Ah, so it is not your imagination: when someone brings an evidence-based guideline to you, and insists that unless you comply 95% of the time, you are providing less than great quality of care, and you say "this does not represent my patients", you are actually not crazy. To be sure, a good EBPG will apply to most patients encountered with the particular condition. But the devil, of course is in the details. As I have already pointed out, we impose statistical principles onto data to whip it into submission. When we do a good job, we acknowledge the limitations of what measures of central tendency provide us with. But so much of the time I see physicians relying on the p value alone to compare the effects, that I am convinced that the variation around the center is mostly lost on us. And further, how does this variance help a clinician faced with an individual patient who has at best a probability of response on some continuum of a population of probabilities? And more importantly, what will this individual patient's risk-benefit balance be for a particular therapy?

I think what I am walking away with after thinking about this issue is that it is of utmost importance to understand what kind of data have gone into a recommendation. What is the degree of HTE in the known research, and specifically, what is known about the population that your patient represents. The less HTE and the more knowledge about the specific subgroups, the more confident you can be that the therapy will work. Ultimately, however, each patient is a universe onto herself, since no two people will share same genetics, environmental exposures, chronic condition profile or other treatments, to name just a few potential characteristics that may impact response to therapy.

This is the reason that we need better trials, where people are represented more broadly, leading to an increase in external validity. To make this information useful at the bedside, we need a priori plans to analyze many different subgroups, as that will give clinicians at least some granularity so desperately needed in the office. And while pharmacogenomics may be helpful, I am sure that it will not be the panacea for reducing all of this complexity to zero.

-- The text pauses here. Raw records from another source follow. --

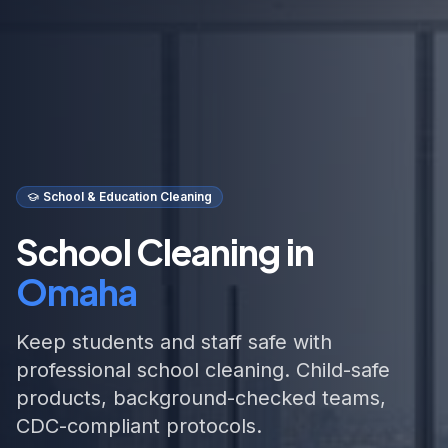
School & Education Cleaning
School Cleaning in
Omaha
Keep students and staff safe with
professional school cleaning. Child-safe
products, background-checked teams,
CDC-compliant protocols.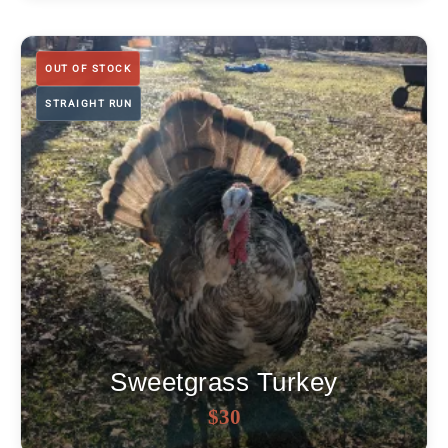
was:
is:
$25.
$20.
OUT OF STOCK
STRAIGHT RUN
Sweetgrass Turkey
OUT OF STOCK
$
30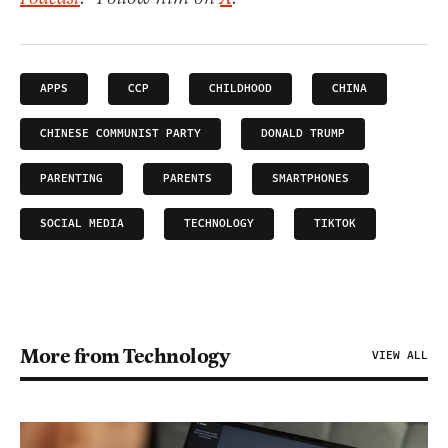
APPS
CCP
CHILDHOOD
CHINA
CHINESE COMMUNIST PARTY
DONALD TRUMP
PARENTING
PARENTS
SMARTPHONES
SOCIAL MEDIA
TECHNOLOGY
TIKTOK
More from Technology
VIEW ALL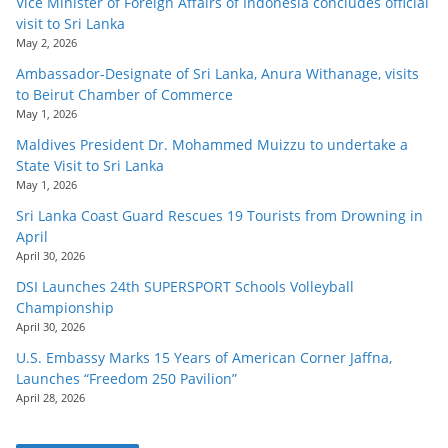
Vice Minister of Foreign Affairs of Indonesia concludes official
visit to Sri Lanka
May 2, 2026
Ambassador-Designate of Sri Lanka, Anura Withanage, visits
to Beirut Chamber of Commerce
May 1, 2026
Maldives President Dr. Mohammed Muizzu to undertake a
State Visit to Sri Lanka
May 1, 2026
Sri Lanka Coast Guard Rescues 19 Tourists from Drowning in
April
April 30, 2026
DSI Launches 24th SUPERSPORT Schools Volleyball
Championship
April 30, 2026
U.S. Embassy Marks 15 Years of American Corner Jaffna,
Launches “Freedom 250 Pavilion”
April 28, 2026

Until technology gives us a better way (assuming that it will), where possible, a systematic approach to treatment trials should be undertaken. Later I will blog about N of 1 trials, which, though not appropriate in every situation, may be quite helpful in optimizing treatment in some chronic conditions. With the advent of health IT, these trials may become less daunting and, in aggregate, provide some very useful generalizable information on what happens in the real world. Each clinician will need to take some ownership in advancing our collective understanding of the diseases s/he treats. This may truly be the disruptive innovation we are all looking for to improve the quality of care not just to please the bureaucrats, but to promote better health and quality of life.